Document understanding data:
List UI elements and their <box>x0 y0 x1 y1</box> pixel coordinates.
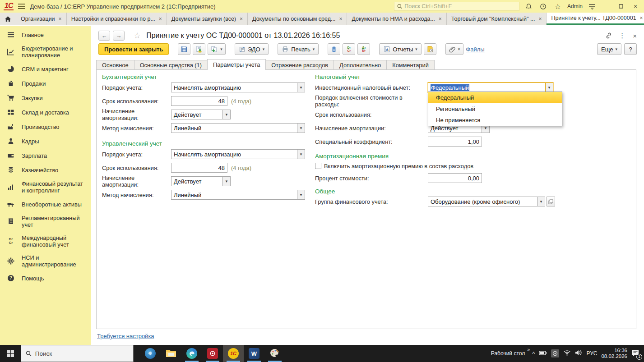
bu-depreciation-method-combo[interactable]: Линейный ▼ <box>171 123 305 133</box>
close-tab-icon[interactable]: × <box>538 16 542 22</box>
uu-accounting-order-combo[interactable]: Начислять амортизацию ▼ <box>171 149 305 159</box>
checkbox-label[interactable]: Включить амортизационную премию в состав… <box>324 163 473 170</box>
sidebar-item-purchases[interactable]: Закупки <box>0 91 91 105</box>
battery-icon[interactable] <box>539 350 547 357</box>
taskbar-app-1c[interactable]: 1С <box>223 345 244 362</box>
back-button[interactable]: ← <box>98 31 110 41</box>
taskbar-app-explorer[interactable] <box>161 345 181 362</box>
dropdown-option-regional[interactable]: Региональный <box>428 103 562 115</box>
tab-purchase-documents[interactable]: Документы закупки (все)× <box>167 13 248 25</box>
cost-percent-input[interactable]: 0,00 <box>428 173 482 183</box>
sidebar-item-hr[interactable]: Кадры <box>0 134 91 148</box>
sidebar-item-budgeting[interactable]: Бюджетирование и планирование <box>0 42 91 62</box>
dropdown-arrow-icon[interactable]: ▼ <box>222 110 230 119</box>
sidebar-item-international-accounting[interactable]: DrCr Международный финансовый учет <box>0 231 91 251</box>
special-coefficient-input[interactable]: 1,00 <box>428 137 482 147</box>
favorite-star-icon[interactable]: ☆ <box>134 31 141 41</box>
restore-button[interactable] <box>616 3 626 10</box>
notification-center-icon[interactable]: 1 <box>631 349 639 358</box>
include-depreciation-bonus-checkbox[interactable] <box>315 163 321 169</box>
taskbar-app-thunderbird[interactable] <box>140 345 161 362</box>
sidebar-item-nsi-administration[interactable]: НСИ и администрирование <box>0 251 91 271</box>
sidebar-item-sales[interactable]: Продажи <box>0 76 91 91</box>
uu-depreciation-status-combo[interactable]: Действует ▼ <box>171 176 231 186</box>
tab-settings-references[interactable]: Настройки и справочники по р...× <box>67 13 167 25</box>
drcr-records-button[interactable]: DrCr <box>343 43 355 55</box>
close-tab-icon[interactable]: × <box>339 16 342 22</box>
toolbar-expand-icon[interactable]: » <box>527 347 530 352</box>
taskbar-app-support[interactable] <box>202 345 223 362</box>
taskbar-app-word[interactable]: W <box>244 345 264 362</box>
volume-icon[interactable] <box>575 350 582 357</box>
history-icon[interactable] <box>538 1 548 11</box>
dtkt-records-button[interactable]: ДтКт <box>357 43 370 55</box>
reports-button[interactable]: Отчеты ▾ <box>379 43 421 55</box>
bu-accounting-order-combo[interactable]: Начислять амортизацию ▼ <box>171 82 305 92</box>
create-based-on-button[interactable]: ▾ <box>208 43 226 55</box>
start-button[interactable] <box>0 345 21 362</box>
dropdown-arrow-icon[interactable]: ▼ <box>297 190 305 199</box>
form-tab-accounting-params[interactable]: Параметры учета <box>207 59 266 70</box>
dropdown-arrow-icon[interactable]: ▼ <box>545 83 553 92</box>
uu-depreciation-method-combo[interactable]: Линейный ▼ <box>171 190 305 200</box>
investment-tax-deduction-combo[interactable]: Федеральный ▼ <box>428 82 553 92</box>
print-button[interactable]: Печать ▾ <box>278 43 319 55</box>
global-search[interactable] <box>394 2 519 11</box>
dropdown-arrow-icon[interactable]: ▼ <box>297 83 305 92</box>
main-menu-icon[interactable] <box>18 2 25 10</box>
uu-useful-life-input[interactable]: 48 <box>171 163 227 173</box>
close-tab-icon[interactable]: × <box>59 16 62 22</box>
sidebar-item-help[interactable]: ? Помощь <box>0 271 91 285</box>
service-menu-icon[interactable] <box>587 1 597 11</box>
wifi-icon[interactable] <box>563 350 571 357</box>
dropdown-arrow-icon[interactable]: ▼ <box>297 124 305 133</box>
sidebar-item-regulated-accounting[interactable]: Регламентированный учет <box>0 211 91 231</box>
setup-required-link[interactable]: Требуется настройка <box>97 333 154 339</box>
taskbar-app-edge[interactable] <box>181 345 202 362</box>
form-tab-expense-reflection[interactable]: Отражение расходов <box>265 60 334 70</box>
tray-app-icon[interactable] <box>551 349 559 357</box>
close-tab-icon[interactable]: × <box>240 16 243 22</box>
close-tab-icon[interactable]: × <box>159 16 162 22</box>
dropdown-arrow-icon[interactable]: ▼ <box>297 150 305 159</box>
global-search-input[interactable] <box>404 3 516 9</box>
tab-trading-house[interactable]: Торговый дом "Комплексный" ...× <box>447 13 547 25</box>
notifications-bell-icon[interactable] <box>524 1 534 11</box>
hidden-icons-chevron[interactable]: ^ <box>532 350 535 357</box>
dropdown-arrow-icon[interactable]: ▼ <box>222 177 230 186</box>
form-tab-comment[interactable]: Комментарий <box>386 60 435 70</box>
save-button[interactable] <box>178 43 190 55</box>
tab-organizations[interactable]: Организации× <box>16 13 67 25</box>
sidebar-item-crm[interactable]: CRM и маркетинг <box>0 62 91 76</box>
form-tab-additional[interactable]: Дополнительно <box>334 60 387 70</box>
close-tab-icon[interactable]: × <box>640 15 643 21</box>
forward-button[interactable]: → <box>113 31 125 41</box>
dropdown-arrow-icon[interactable]: ▼ <box>537 197 545 206</box>
dropdown-option-not-applied[interactable]: Не применяется <box>428 115 562 126</box>
sidebar-item-main[interactable]: Главное <box>0 27 91 42</box>
clock[interactable]: 16:36 08.02.2026 <box>601 348 627 359</box>
register-records-button[interactable] <box>328 43 340 55</box>
close-document-icon[interactable]: × <box>633 32 637 40</box>
tab-fixed-asset-documents[interactable]: Документы по основным сред...× <box>248 13 347 25</box>
edo-button[interactable]: ЭДО ▾ <box>235 43 269 55</box>
kebab-menu-icon[interactable]: ⋮ <box>619 32 625 40</box>
tab-acceptance-accounting-active[interactable]: Принятие к учету... ТД00-000001× <box>547 13 644 25</box>
user-name[interactable]: Admin <box>567 3 583 9</box>
form-tab-main[interactable]: Основное <box>96 60 134 70</box>
sidebar-item-treasury[interactable]: Казначейство <box>0 163 91 177</box>
taskbar-search[interactable] <box>21 345 134 362</box>
form-tab-fixed-assets[interactable]: Основные средства (1) <box>134 60 208 70</box>
post-document-button[interactable] <box>193 43 205 55</box>
close-tab-icon[interactable]: × <box>439 16 442 22</box>
more-button[interactable]: Еще▾ <box>597 43 621 55</box>
taskbar-search-input[interactable] <box>35 350 129 357</box>
bu-useful-life-input[interactable]: 48 <box>171 96 227 106</box>
post-and-close-button[interactable]: Провести и закрыть <box>98 43 169 55</box>
attachments-button[interactable]: ▾ <box>445 43 464 55</box>
sidebar-item-warehouse[interactable]: Склад и доставка <box>0 105 91 119</box>
get-link-icon[interactable] <box>604 32 612 39</box>
help-button[interactable]: ? <box>624 43 637 55</box>
sidebar-item-noncurrent-assets[interactable]: Внеоборотные активы <box>0 197 91 211</box>
minimize-button[interactable]: – <box>602 3 612 10</box>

WHAT IS NEEDED =
Write out each line above containing "fixed".

TASK SOLUTION =
tab-fixed-asset-documents[interactable]: Документы по основным сред...× <box>248 13 347 25</box>
form-tab-fixed-assets[interactable]: Основные средства (1) <box>134 60 208 70</box>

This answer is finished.